Bądźmy razem. Wiadomo, ludzie popełniają błędy, ale darujmy sobie ich wytykanie. Zamiast tego bądźmy dla siebie wszyscy wsparciem. Jak tylko możemy, pomagajmy tym, wokół nas. Nie bądźmy głusi na trud i cierpienie drugiego człowieka. Nie piszmy strasznych komentarzy, nie krytykujmy Rządu. Co nam to dziś da?
Zamiast tego dajmy coś od siebie, wesprzyjmy innych tak, jak potrafimy. Dzieląc się jedzeniem, funduszami czy zwyczajnie dobrym słowem. Wszyscy jesteśmy tylko ludźmi. Papugujmy po innych właśnie te akty dobroci, a nie wykupywanie papieru toaletowego, bo samo klaskanie na balkonach nic nam nie da. Dzielmy się naszym dobrem w jakikolwiek sposób możemy. Przeżyjmy to razem i wyjdźmy z tego razem silniejsi, a nie skłóceni. Bo jak mówił Profesor Dumbledore, na tyle jesteśmy silni na ile zjednoczeni, i na tyle słabi, na ile podzieleni.

7. Wdzięczność.
-Praktykuję wdzięczność, pisałam jednego dnia mojej czytelniczce. Z lekka mnie wyśmiała. Tak bywa. Ale wdzięczność powinna być codzienną praktyką. Bierzemy zbyt wiele za pewniaka i ta chwila w naszej historii powinna nam przypomnieć, że nic w życiu nie jest pewne. Nic. W jednym z moich ukochanych filmów, Joe Black, główny bohater mówi, że pewna jest tylko śmierć i podatki. Coś w tym jest. Więc zatrzymajmy się na chwilę, i zastanówmy się, za co powinniśmy być wdzięczni. Nawet jeśli mamy niewiele, zawsze mamy coś. Żyjemy w Polsce, a to już stawia nas w dużo lepszej sytuacji iż miliony ludzi w innych krajach na świecie. Nie umniejszam niczyich problemów, to logiczne i normalne, że nasze osobiste zmagania zawsze są dla nas najważniejsze, najtrudniejsze, ale doceńmy świeże powietrze, ciepłą kawę, uśmiech ukochanej osoby, naszą wolność, nasze ciało. Z wielu udogodnień w naszym życiu nie zdajemy sobie sprawy i warto pomyśleć, znaleźć w sobie te pozytywne myśli i zobaczyć świat na nowo. O wdzięczności pisałam już wcześniej, przeczytasz o tym tutaj.
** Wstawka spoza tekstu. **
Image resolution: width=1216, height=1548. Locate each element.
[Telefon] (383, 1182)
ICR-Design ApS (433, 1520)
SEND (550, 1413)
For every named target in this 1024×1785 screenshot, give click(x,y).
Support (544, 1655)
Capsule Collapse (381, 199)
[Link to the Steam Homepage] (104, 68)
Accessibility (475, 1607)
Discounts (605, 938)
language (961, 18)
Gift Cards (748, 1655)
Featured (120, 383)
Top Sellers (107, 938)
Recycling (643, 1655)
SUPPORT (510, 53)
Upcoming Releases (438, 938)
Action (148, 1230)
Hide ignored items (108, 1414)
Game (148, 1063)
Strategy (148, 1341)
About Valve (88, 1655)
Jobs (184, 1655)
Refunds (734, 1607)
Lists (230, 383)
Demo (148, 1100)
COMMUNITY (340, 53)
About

Chciałabym więc byśmy przede wszystkim pamiętali o tym, że jesteśmy wszyscy ludźmi. 
Jeśli możemy, zostańmy w domu, jeśli nie, zachowajmy wszelkie środki ostrożności. Pomagajmy innym. Nie krytykujmy, wspierajmy. Dzielmy się tym, co mamy, a czego brakuje innym. Uzbrójmy się w trochę cierpliwości. Zamiast narzekać, pomóżmy. Weźmy wspólnie głęboki wdech, zatrzymajmy się na chwilę i doceńmy życie, jakie mamy. 

Życzę nam tego wszystkim, byśmy wstali po tej tragedii jak feniks , może jednak nie z popiołu ani zgliszczy, ale z tego cierpienia i trudności, jakie nas wszystkich dotykają.